1962年、英ロンドンの楽器店主ジム・マーシャルさんは、高い輸入関税のせいで、人気がある米国フェンダー製ギターアンプの需要に応じられず、独自の製品開発に着手した。その結果誕生した「マーシャル」のアンプは違う音色を響かせたが、「ザ・フー」や「レッド・ツェッペリン」などのバンドの礎を築き、英国のハードロックを世界中に広めた。

よく似た現象が今も起きている。例えば、米半導体企業から中国が買えるものを制限するバイデン前米政権時代の政策にもかかわらず、中国は人工知能(AI)開発競争で米国に追いつく能力を発揮している。

In 1962, high import taxes made it impossible for Jim Marshall, a music-store owner in London, to meet demand for popular American-made Fender amplifiers, and he set out to create his own. The resulting Marshall amplifiers came out with a different sound but were the foundation for bands such as The Who and Led Zeppelin, which spread British hard rock all over the world.
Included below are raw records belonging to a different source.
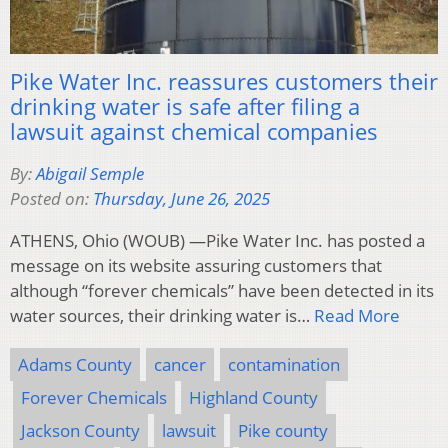
Pike Water Inc. reassures customers their
drinking water is safe after filing a
lawsuit against chemical companies
By:
Abigail Semple
Posted on:
Thursday, June 26, 2025
ATHENS, Ohio (WOUB) —Pike Water Inc. has posted a
message on its website assuring customers that
although “forever chemicals” have been detected in its
water sources, their drinking water is…
Read More
Adams County
cancer
contamination
Forever Chemicals
Highland County
Jackson County
lawsuit
Pike county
Similar phenomena are now playing out, including China’s ability to catch up with the U.S. in the artificial-intelligence race despite Biden-era policies aimed at capping what it can buy from U.S. semiconductor firms.

Investors trying to build a portfolio in an era of protectionism and heightened geopolitical competition should take note: Laggards can overcome constraints—but need clear aims. There could be important lessons for Europe’s industrial sector, which on Friday was threatened with having further tariffs imposed on it by President Trump.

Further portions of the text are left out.